The man she’d spent the last few days trying to forget.
The man who’d seen her at her weakest, who’d recognised her despair and comforted her with his body and his soothing words. Who knew her vulnerability and her needs almost better than she did. Who’d read the raw, physical hunger in her eyes when she’d looked at him and had been repelled by it.
She swallowed. Did she have any hope of avoiding this interview?
Of course she didn’t.
The car slid to a halt and a man in long pale robes came forward to open the door for her. Quickly she smoothed her hair, ignoring the fine tremor in her hands. She was hardly dressed for a royal interview—but then, what was new? At least this time she was dressed. She tilted her chin up, hoping bravado would overcome embarrassment.

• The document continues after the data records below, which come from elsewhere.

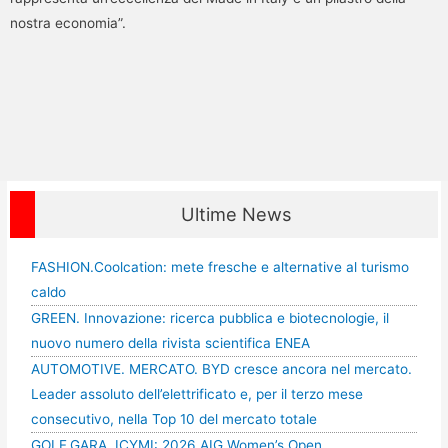
nostra economia”.
Ultime News
FASHION.Coolcation: mete fresche e alternative al turismo
caldo
GREEN. Innovazione: ricerca pubblica e biotecnologie, il
nuovo numero della rivista scientifica ENEA
AUTOMOTIVE. MERCATO. BYD cresce ancora nel mercato.
Leader assoluto dell’elettrificato e, per il terzo mese
consecutivo, nella Top 10 del mercato totale
GOLF,GARA. ICYMI: 2026 AIG Women’s Open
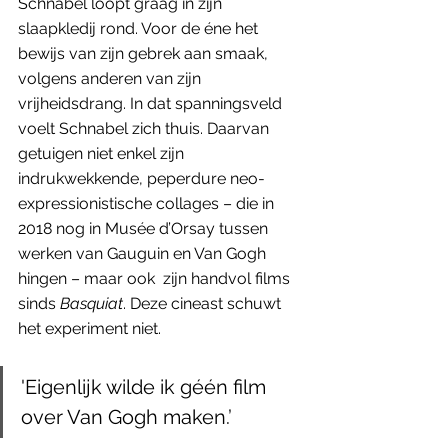
Schnabel loopt graag in zijn 
slaapkledij rond. Voor de éne het 
bewijs van zijn gebrek aan smaak, 
volgens anderen van zijn 
vrijheidsdrang. In dat spanningsveld 
voelt Schnabel zich thuis. Daarvan 
getuigen niet enkel zijn 
indrukwekkende, peperdure neo-
expressionistische collages – die in 
2018 nog in Musée d’Orsay tussen 
werken van Gauguin en Van Gogh 
hingen – maar ook  zijn handvol films 
sinds 
Basquiat
. Deze cineast schuwt 
het experiment niet. 
'Eigenlijk wilde ik géén film 
over Van Gogh maken.’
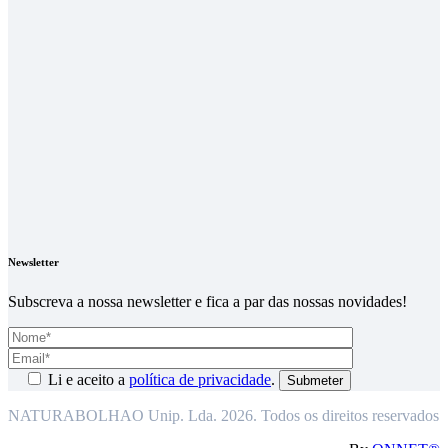
Newsletter
Subscreva a nossa newsletter e fica a par das nossas novidades!
Li e aceito a
política de privacidade
.
NATURABOLHAO Unip. Lda. 2026. Todos os direitos reservados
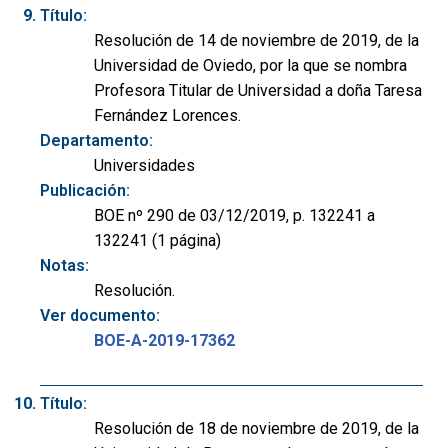
Título:
Resolución de 14 de noviembre de 2019, de la
Universidad de Oviedo, por la que se nombra
Profesora Titular de Universidad a doña Taresa
Fernández Lorences.
Departamento:
Universidades
Publicación:
BOE nº 290 de 03/12/2019, p. 132241 a
132241 (1 página)
Notas:
Resolución.
Ver documento:
BOE-A-2019-17362
Título:
Resolución de 18 de noviembre de 2019, de la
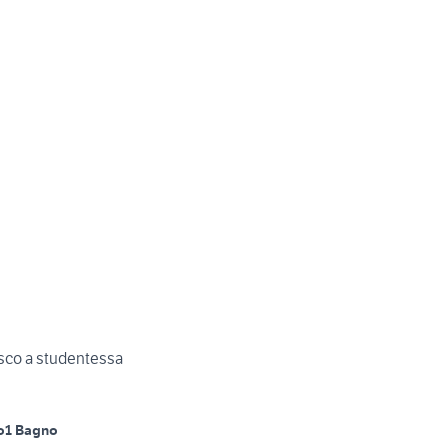
asco a studentessa
o
1 Bagno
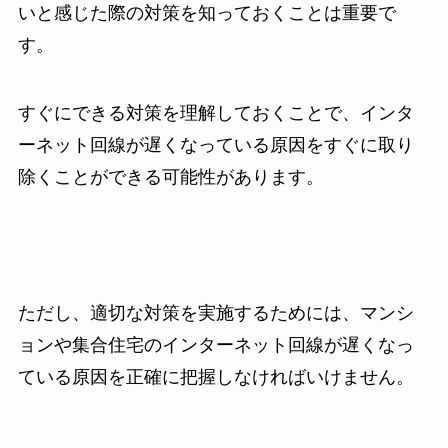
いと感じた際の対策を知っておくことは重要で
す。
すぐにできる対策を理解しておくことで、インタ
ーネット回線が遅くなっている原因をすぐに取り
除くことができる可能性があります。
ただし、適切な対策を実施するためには、マンシ
ョンや集合住宅のインターネット回線が遅くなっ
ている原因を正確に把握しなければいけません。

Rafiq al Akhtar had saved her life, and she owed him her thanks. It would be humiliating, facing him, reading the knowledge in his eyes, but it would soon be over. And then she’d never have to see him again.
‘Masa’a alkair, Ms Winters. Good evening. You are welcome.’ It was Dawud, the man who’d brought Duncan back to safety. He looked different, in flowing robes and a turban. She wondered if he wore his knife concealed beneath the swathed cotton.
‘Masa’a alkair, Dawud.’
He smiled at her, a twist of the lips that tugged at his scar, and her tension eased fractionally.
‘It’s good to see you, Dawud.’
‘And you, Miss Winters. Please, this way.’ He gestured to the huge bossed wooden doors and ushered her inside. A pair of servants stood silent just inside the foyer.
As she accompanied him across the wide marble floor, the enormous double doors closed with a reverberating thud behind them. The sound made her falter. It was like the slam of a cell door: final and forbidding.
Belle straightened her shoulders, cursing her over-active imagination. She was no prisoner. This would be a short, formal audience. Nothing to panic about.
They crossed a reception room the size of an auditorium. Thank goodness Rafiq hadn’t decided to see her here, where the elaborate raised dais with its gilt canopy would reinforce the power and pomp of his royal status. She already dreaded this interview. She didn’t need a reminder of the yawning chasm between them.
Eventually Dawud knocked on a pair of carved doors.
‘Come.’
The hair stood up on the back of Belle’s neck as she recognised Rafiq’s voice. It had haunted her dreams for three days. Sometimes its honeyed tones had lulled her with the lyrical, comforting flow of foreign words. But just as often that voice had thrilled her with its deep, masculine promise, till she woke edgy and aroused, unable to sleep again for the knowledge of her own desperate weakness.